Australia’s seismic shift away from passenger cars – and towards SUVs and utes, not unlike North America – is about to claim its first casualty.
While Mitsubishi will continue to offer passenger cars overseas, its Australian showrooms will soon have only a range of SUVs, utes and Renault-sourced vans.
“This is not the result of Mitsubishi’s strategy, this is the result of customer evolution, what the customer is looking for,” said Ashwani Gupta, the global chief operating officer of Mitsubishi Motors, during a visit to Australia this week.
“We want to focus and improve … our core strength (of SUVs and utes). Looking at Australia I do believe SUV and (utes) will flourish,” he said.
Data compiled by the Federal Chamber of Automotive Industries shows the majority of Australians have dramatically changed the type of car they drive in just three years.
Australians narrowly bought more SUVs than passenger cars for the first time ever in 2017 – where buyer tastes were almost evenly split between passenger cars and SUVs – but the gap has widened since then.
So far this year, traditional passenger cars represent less than one-third (32 per cent) of new vehicle sales while SUVs, utes and vans account for the remainder.
“The driving force for this massive shift is the fact that most new-car buyers today have the ability to choose a car that suits their needs or their image, rather than simply choosing which colour your Holden or Ford company car is going to be,” says David Chalke, a social analyst and principal of Strategy Planning Group, which monitors consumer behaviour.
“Novated leases have allowed fleet drivers to behave like private buyers by choosing pretty much whatever car they like, as long as it fits in their budget,” he said.

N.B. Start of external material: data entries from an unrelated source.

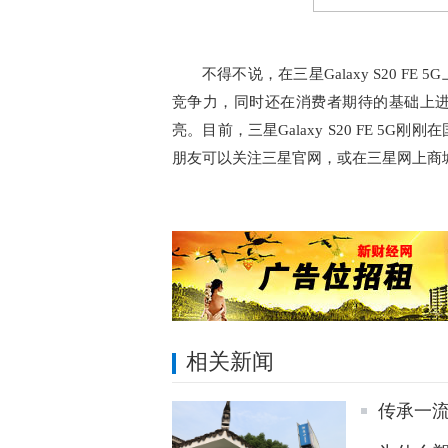
不得不说，在三星Galaxy S20 
竞争力，同时还在消费者期待的基础上
亮。目前，三星Galaxy S20 FE 
朋友可以关注三星官网，或在三星网上商
相关新闻
传承一流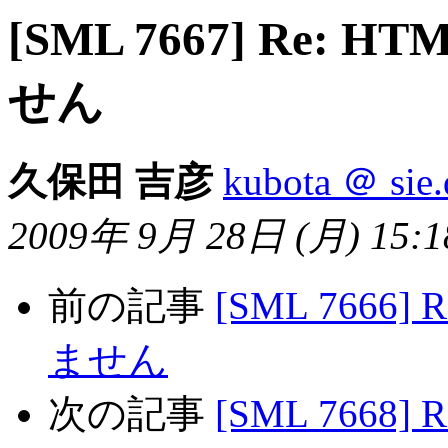
[SML 7667] Re
せん
久保田 吉彦
kubota ＠ sie.
2009年 9月 28日 (月) 15:18
前の記事
[SML 766
ません
次の記事
[SML 766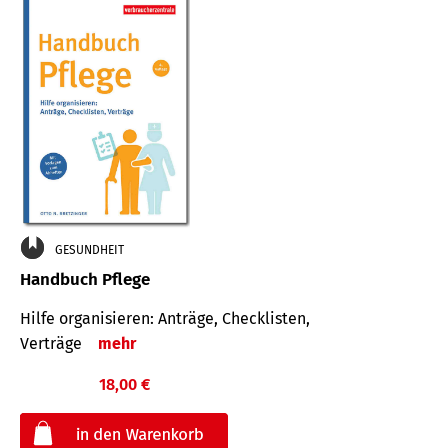
GESUNDHEIT
Handbuch Pflege
Hilfe organisieren: Anträge, Checklisten,
Verträge
mehr
18,00 €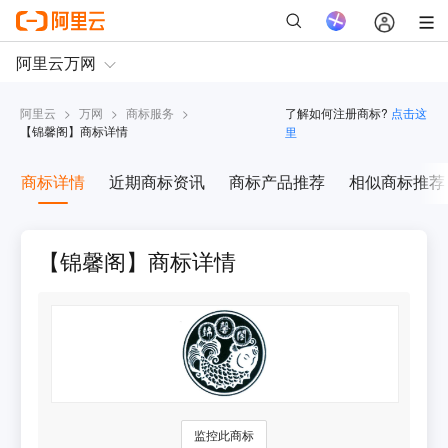
阿里云
>
万网
>
商标服务
>
了解如何注册商标?
点击这
【
锦馨阁
】商标详情
里
商标详情
近期商标资讯
商标产品推荐
相似商标推荐
【锦馨阁】商标详情
监控此商标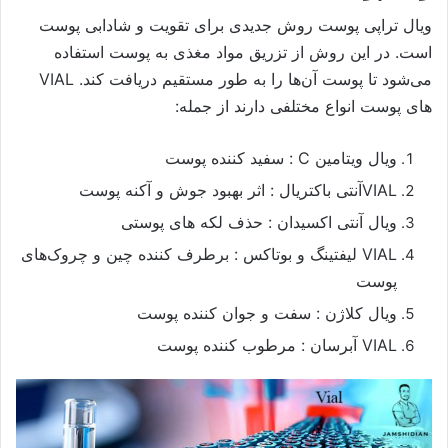
ویال تراپی پوست روش جدیدی برای تقویت و شادابی پوست
است. در این روش از تزریق مواد مغذی به پوست استفاده
می‌شود تا پوست آن‌ها را به طور مستقیم دریافت کند. VIAL
های پوست انواع مختلفی دارند از جمله:
ویال ویتامین C : سفید کننده پوست
VIALآنتی باکتریال : اثر بهبود جوش و آکنه پوست
ویال آنتی اکسیدان : حذف لکه های پوستی
VIAL لیفتینگ و بوتاکس : برطرف کننده چین و چروک‌های
پوست
ویال کلاژن : سفت و جوان کننده پوست
VIAL آبرسان : مرطوب کننده پوست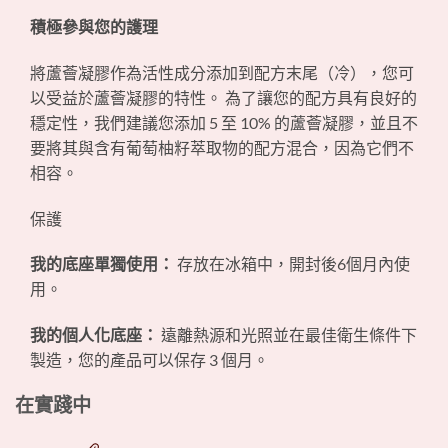
積極參與您的護理
將蘆薈凝膠作為活性成分添加到配方末尾（冷），您可
以受益於蘆薈凝膠的特性。 為了讓您的配方具有良好的
穩定性，我們建議您添加 5 至 10% 的蘆薈凝膠，並且不
要將其與含有葡萄柚籽萃取物的配方混合，因為它們不
相容。
保護
我的底座單獨使用：
存放在冰箱中，開封後6個月內使
用。
我的個人化底座：
遠離熱源和光照並在最佳衛生條件下
製造，您的產品可以保存 3 個月。
在實踐中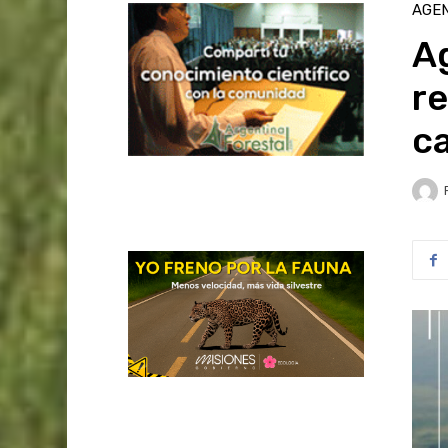
AGE
A
re
c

Industry insiders believe other brands could follow the lead of Mitsubishi and vacate the passenger-car market where investment costs are high and profits are slim.
For example, it costs car companies about the same amount of money to design, engineer and manufacture a small hatchback as it does a small SUV.
However, car companies on average charge a 25 per cent premium for the SUV equivalent because buyers are a prepared to pay for a slightly taller driving position and added convenience.
In some cases, however, SUVs have less cabin room and boot space than the hatchbacks on which they are based – despite their bulky appearance – giving car companies the last laugh as they bank the extra profit.
Mr Chalke says the perception of being able to escape the concrete jungle – even when stuck in traffic with everyone else – is part of the appeal of SUVs and utes.
“The car you choose is the most powerful demonstration of your personality to the outside world,” says Chalke.
“SUVs and utes appeal to our sense of adventure and the Aussie outdoor spirit,” he said. “We buy them in the belief that one day we will go and see the outback even though most of the time they are on the school run or taking the kids to weekend sports.”
Mr Chalke said modern utes were more like SUVs in terms of comfort and safety features.
“They are increasingly becoming more like family cars and less like workhorses,” says Mr Chalke.
However, traditional passenger cars may not be dead forever.
Fellow Japanese company Nissan experimented with dropping the Micra hatch, Pulsar small car and Altima mid-size sedan two years ago – leaving it with a pair of sports-cars and a range of SUVs and utes – but has since made a U-turn and will reintroduce passenger cars in the coming years.
“The sedan in general has a finite life left in. There is dying niche market of older drivers who like a proper sedan,” says Chalke.
“But the city hatchback has a great future, especially as our cities become more congested. The ideal city vehicle would be a small electric car for under $20,000, it just doesn’t exist yet.”